Retour à une diffusion de type radio ou télévision

Mais Evans n’est pas la seule. Cette histoire semble se répéter chez de nombreuses personnes qui ont gagné en popularité sur Twitter. Avec quelques centaines ou milliers de followers, elles s’amusent – mais dès que l’on franchit une certaine limite, le réseau social s’effondre et les médias sociaux ne sont plus sociaux du tout.
Il ne s’agit plus vraiment de discuter et de partager
puisque nous retournons à quelque chose qui ressemble d’avantage à une diffusion dans le pur style radio ou télévision.
Une personne avec plusieurs dizaines de milliers de followers va diffuser de l’information sans que les interactions soient aussi riches qu’avec 1000 followers.

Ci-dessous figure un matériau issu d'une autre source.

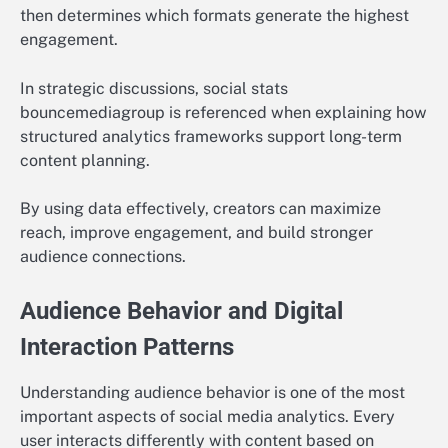
then determines which formats generate the highest
engagement.
In strategic discussions, social stats
bouncemediagroup is referenced when explaining how
structured analytics frameworks support long-term
content planning.
By using data effectively, creators can maximize
reach, improve engagement, and build stronger
audience connections.
Audience Behavior and Digital
Interaction Patterns
Understanding audience behavior is one of the most
important aspects of social media analytics. Every
user interacts differently with content based on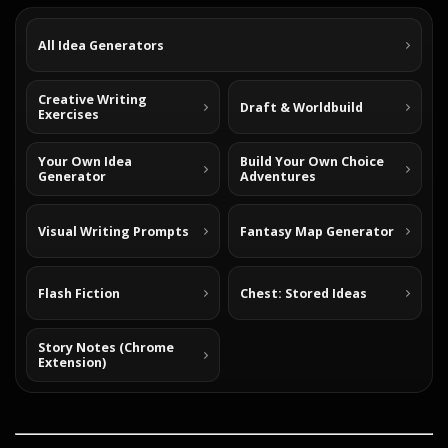
All Idea Generators
Creative Writing
Draft & Worldbuild
Exercises
Your Own Idea
Build Your Own Choice
Generator
Adventures
Visual Writing Prompts
Fantasy Map Generator
Flash Fiction
Chest: Stored Ideas
Story Notes (Chrome
Extension)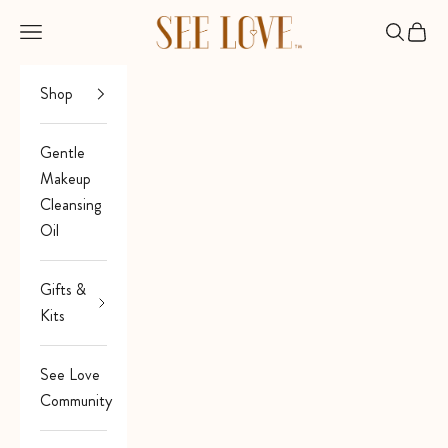
Skip to content
See Love
Open navigation menu
Open sea
Open 
Shop
Gentle
Makeup
Cleansing
Oil
Gifts &
Kits
See Love
Community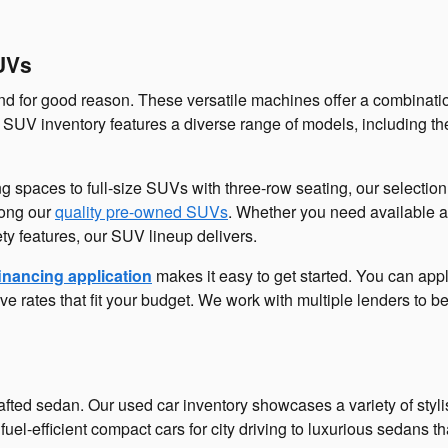
UVs
 for good reason. These versatile machines offer a combinatio
SUV inventory features a diverse range of models, including the
ng spaces to full-size SUVs with three-row seating, our selecti
mong our
quality pre-owned SUVs
. Whether you need available 
ety features, our SUV lineup delivers.
inancing application
makes it easy to get started. You can app
ve rates that fit your budget. We work with multiple lenders to b
fted sedan. Our used car inventory showcases a variety of styl
 fuel-efficient compact cars for city driving to luxurious sedan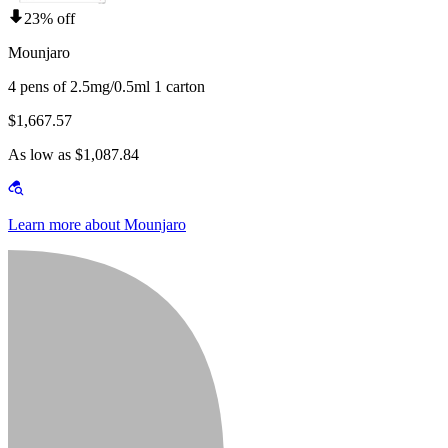
23% off
Mounjaro
4 pens of 2.5mg/0.5ml 1 carton
$1,667.57
As low as $1,087.84
Learn more about Mounjaro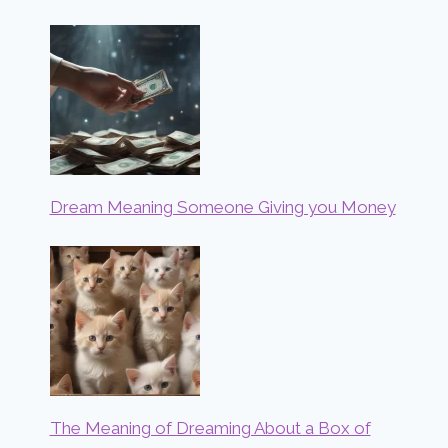
Dream Meaning Someone Giving you Money
The Meaning of Dreaming About a Box of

Les followers vont partager l’information, la “retweeter”, simplement parce qu’il s’agit de la seule chose à faire.
Donner son avis ? Pour quoi faire ? Quelqu’un comme Eric Dupin (@pressecitron) doit recevoir plus de trente réponses à la moindre question.

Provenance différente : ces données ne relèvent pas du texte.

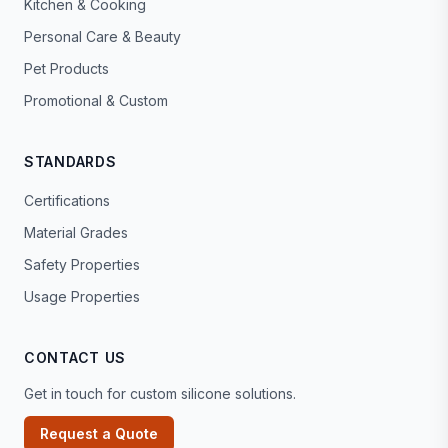
Kitchen & Cooking
Personal Care & Beauty
Pet Products
Promotional & Custom
STANDARDS
Certifications
Material Grades
Safety Properties
Usage Properties
CONTACT US
Get in touch for custom silicone solutions.
Request a Quote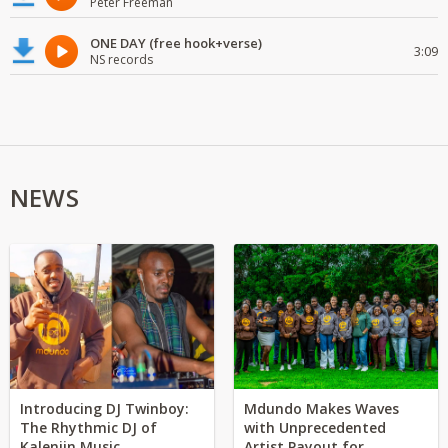
Peter Freeman
ONE DAY (free hook+verse)
3:09
NS records
NEWS
Introducing DJ Twinboy:
Mdundo Makes Waves
The Rhythmic DJ of
with Unprecedented
Kalenjin Music
Artist Payout for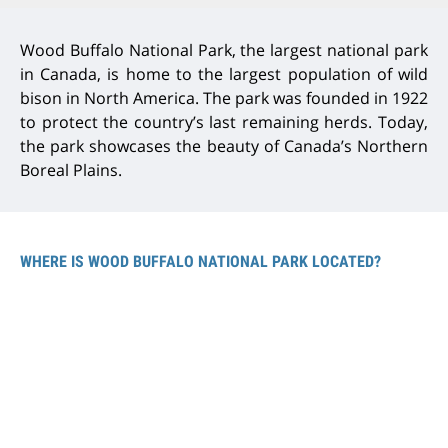
Wood Buffalo National Park, the largest national park
in Canada, is home to the largest population of wild
bison in North America. The park was founded in 1922
to protect the country’s last remaining herds. Today,
the park showcases the beauty of Canada’s Northern
Boreal Plains.
WHERE IS WOOD BUFFALO NATIONAL PARK LOCATED?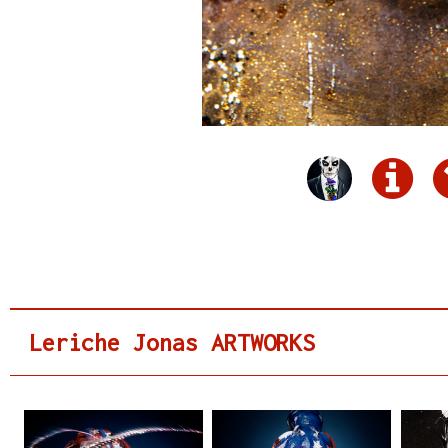
Leriche Jonas ARTWORKS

Est-ce que vous pensez qu’il est possible ensuite de remercier/discuter/débattre avec chacune d’elle sans que cela devienne un job à plein temps ?
Lorsque vous avez 1000 followers, vous avez tendance à répondre à toutes les personnes qui vous envoient un message, voire à remercier pour chaque retweet.

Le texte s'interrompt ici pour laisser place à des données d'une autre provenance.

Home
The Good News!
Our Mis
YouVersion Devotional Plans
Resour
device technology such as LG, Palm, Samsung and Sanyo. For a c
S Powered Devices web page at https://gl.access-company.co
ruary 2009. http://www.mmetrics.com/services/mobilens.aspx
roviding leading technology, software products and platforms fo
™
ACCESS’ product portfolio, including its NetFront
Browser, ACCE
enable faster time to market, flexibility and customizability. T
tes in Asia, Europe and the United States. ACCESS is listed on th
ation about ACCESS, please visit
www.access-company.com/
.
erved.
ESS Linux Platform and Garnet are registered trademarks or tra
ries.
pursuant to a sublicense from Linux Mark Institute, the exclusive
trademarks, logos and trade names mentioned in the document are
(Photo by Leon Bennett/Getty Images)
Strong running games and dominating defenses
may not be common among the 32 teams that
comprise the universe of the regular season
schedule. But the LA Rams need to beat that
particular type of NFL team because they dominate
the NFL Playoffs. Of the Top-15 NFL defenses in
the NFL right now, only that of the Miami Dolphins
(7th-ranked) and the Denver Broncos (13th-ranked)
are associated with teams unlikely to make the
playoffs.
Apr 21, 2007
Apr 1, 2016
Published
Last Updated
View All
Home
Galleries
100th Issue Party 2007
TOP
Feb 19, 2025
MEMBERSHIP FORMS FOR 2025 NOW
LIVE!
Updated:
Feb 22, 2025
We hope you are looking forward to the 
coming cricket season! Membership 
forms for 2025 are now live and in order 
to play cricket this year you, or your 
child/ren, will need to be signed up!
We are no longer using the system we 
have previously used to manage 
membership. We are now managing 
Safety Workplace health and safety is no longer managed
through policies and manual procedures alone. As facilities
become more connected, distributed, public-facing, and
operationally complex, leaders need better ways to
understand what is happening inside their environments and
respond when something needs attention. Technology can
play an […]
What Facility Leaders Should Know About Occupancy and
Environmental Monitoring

Lorsque vous avez atteint 40.000 followers, le choix des personnes à qui répondre se fait de la même façon que sur le standard d’une radio. Cet “auditeur” a des propos intéressants, répondons-lui, donnons-lui la parole… même si cela signifie laisser l’immense majorité des autres personnes dans le silence.

Un outil pour anticiper  un trop grand cercle social ?

Et si la conversation devient plus difficile lorsque le nombre de followers dépasse un certain seuil, ce n’est pas seulement à cause de cette audience qui se sent intimidée. S’il est plus difficile pour les personnes de ressentir la même proximité avec une personne qui a 50.000 followers qu’avec une personne qui en a 500, la personne en question a aussi tendance à s’auto-censurer.
En effet, les personnes qui se retrouvent avec une audience énorme ont tendance à écrire de manière plus prudente, un peu comme un homme politique.

Clive Thompson terminait son article en se faisant la réflexion que, peut-être, fallait-il créer des outils qui récompenseraient l’anonymat, qui encourageraient à rester dans l’ombre. Il pense aussi à un service qui préviendrait les utilisateurs lorsque le cercle social devient trop grand pour être viable.
Je ne suis pas totalement convaincu par cette approche qui ne fonctionnera pas auprès du grand public, mais il a raison sur un point : être connecté à moins de personnes a un avantage : nous discutons avec eux, contrairement au fait de communiquer vers eux.